Introduction
They counsel the Department of Defense on terrorism, help the National Institutes of Health dispense billions of dollars in grants and vet proposed food safety rules for the Department of Agriculture. They weigh in on human rights, climate change, Medicare, Social Security, sexual assault in the military, prescription drugs, national parks, child abuse and countless other subjects.
At least 900 committees, boards, commissions, councils and panels give advice to federal agencies and the White House, forming a vast but largely unnoticed network that influences policy throughout the government. Collectively these bodies have some 67,000 members, meet more than 7,000 times a year and spend almost
$400 million annually.
Many do commendable work, offering expert opinions to the executive branch on topics both broad and arcane. There is evidence, however, that the open, even-handed system envisioned by Congress when it passed the Federal Advisory Committee Act of 1972 (FACA) has mutated into something less desirable.

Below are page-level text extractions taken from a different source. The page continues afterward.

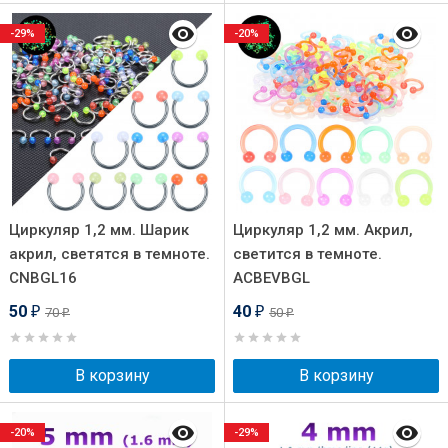
-29%
-20%
Циркуляр 1,2 мм. Шарик
Циркуляр 1,2 мм. Акрил,
акрил, светятся в темноте.
светится в темноте.
CNBGL16
ACBEVBGL
50
40
70
50
₽
₽
₽
₽
В корзину
В корзину
-20%
-29%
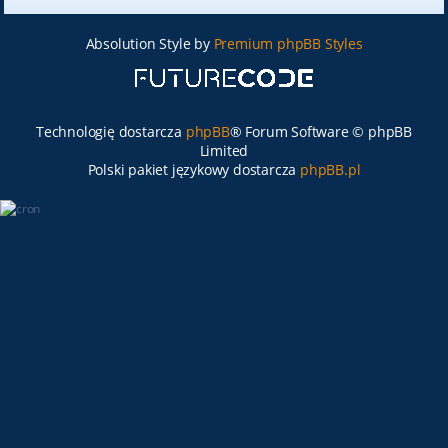
Absolution Style by
Premium phpBB Styles
Technologię dostarcza
phpBB
® Forum Software © phpBB
Limited
Polski pakiet językowy dostarcza
phpBB.pl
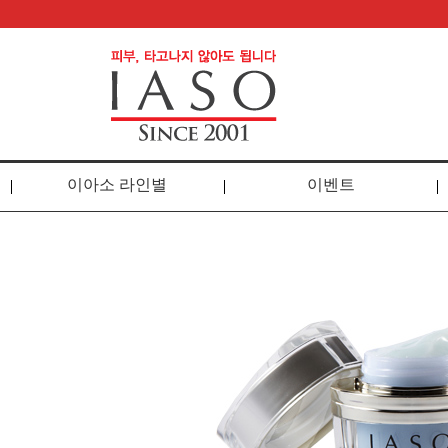
이아소 라인별
이벤트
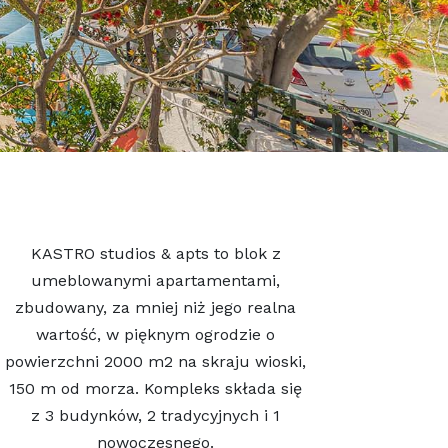
KASTRO studios & apts to blok z
umeblowanymi apartamentami,
zbudowany, za mniej niż jego realna
wartość, w pięknym ogrodzie o
powierzchni 2000 m2 na skraju wioski,
150 m od morza. Kompleks składa się
z 3 budynków, 2 tradycyjnych i 1
nowoczesnego.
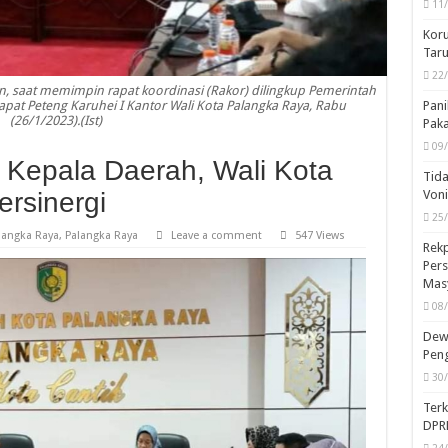
11
Koru
Taru
22
in, saat memimpin rapat koordinasi (Rakor) dilingkup Pemerintah
apat Peteng Karuhei I Kantor Wali Kota Palangka Raya, Rabu
Pani
(26/1/2023).(Ist)
Pak
09
 Kepala Daerah, Wali Kota
Tida
rsinergi
Von
25
langka Raya
,
Palangka Raya
Leave a comment
547 Views
Rekp
Pers
Mas
08
Dewa
Peng
30
Ter
DPR
24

Some panels are packed with industry representatives, ensuring that other viewpoints go unheard. Members are added or removed for what appear to be political reasons. Subcommittees – also known as subpanels or working groups – are created to discuss matters behind closed doors. Records are sealed.

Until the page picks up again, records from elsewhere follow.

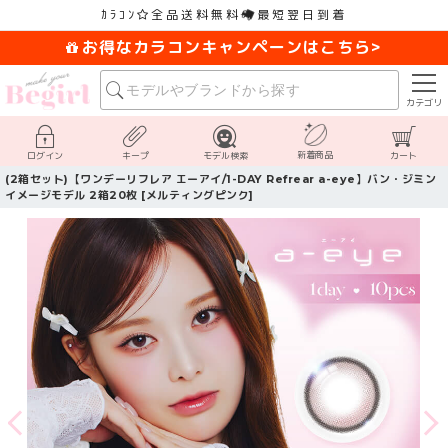
ｶﾗｺﾝ
全品送料無料
最短翌日到着
お得なカラコンキャンペーンはこちら>
カテゴリ
新着商品
ログイン
キープ
モデル検索
カート
(2箱セット)【ワンデーリフレア エーアイ/1-DAY Refrear a-eye】バン・ジミン
イメージモデル 2箱20枚 [メルティングピンク]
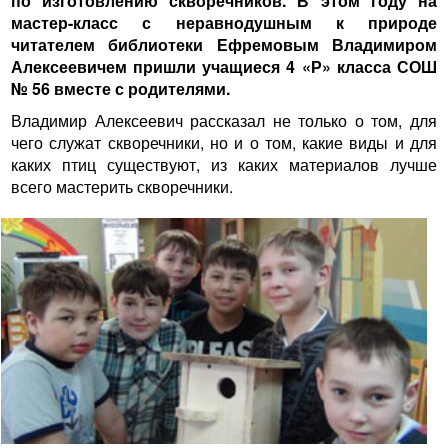
по изготовлению скворечников. В этом году на
мастер-класс с неравнодушным к природе
читателем библиотеки Ефремовым Владимиром
Алексеевичем пришли учащиеся 4 «Р» класса СОШ
№ 56 вместе с родителями.
Владимир Алексеевич рассказал не только о том, для
чего служат скворечники, но и о том, какие виды и для
каких птиц существуют, из каких материалов лучше
всего мастерить скворечники.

“We may need to amend FACA to be more explicit about openness, about how people are selected [for panels],” said Rep. Brian Baird, D-Wash. Baird has studied the federal advisory process and spotted what he believes to be serious flaws: needless secrecy, the choosing of panelists based not on their expertise but on their loyalty to the administration or their views on issues such as abortion.

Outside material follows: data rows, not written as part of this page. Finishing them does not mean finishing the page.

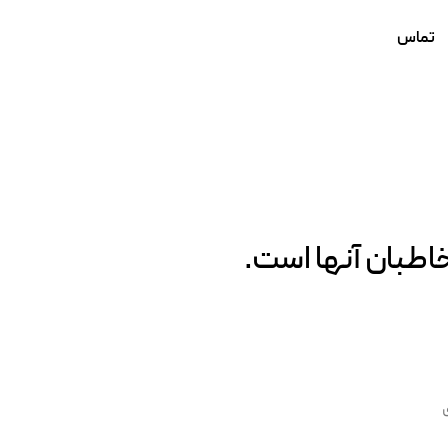
تماس
اطبان آنها است.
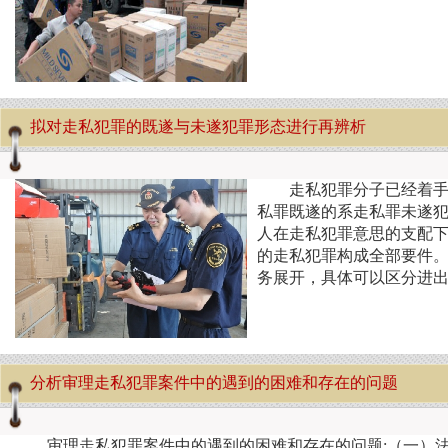
拟对走私犯罪的既遂与未遂犯罪形态进行再辨析
走私犯罪分子已经着
私罪既遂的系走私罪未遂
人在走私犯罪意思的支配
的走私犯罪构成全部要件
务展开，具体可以区分进
分析审理走私犯罪案件中的遇到的困难和存在的问题
审理走私犯罪案件中的遇到的困难和存在的问题:（一）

“If it turns out that the [panels] are intentionally biased by the selection of certain members with certain ideologies and the rejection of other members with other ideologies, we’re not getting objective information,” Baird said. “We’re getting deliberately tainted information.”
In the coming months, the Center for Public Integrity will examine the labyrinth of advisory bodies that extends from the Department of Energy (National Coal Council) to the Pentagon (Defense Policy Board), from the State Department (Advisory Committee on Democracy Promotion) to the Treasury Department (President’s Advisory Panel on Federal Tax Reform).
We’ll analyze the composition of panels, looking for imbalance. We’ll investigate allegations of meddling by agencies or the White House. We’ll question the propriety of closed sessions.
There’s much to learn. These things, however, we know:
- Crafted to ensure balance, independence and transparency on federal committees, FACA is riddled with loopholes. Court rulings have made it easier for agencies and the White House to receive advice from industry-dominated groups which are under no obligation to hold open meetings or make their records public. Experts say that legislation is needed to close the loopholes.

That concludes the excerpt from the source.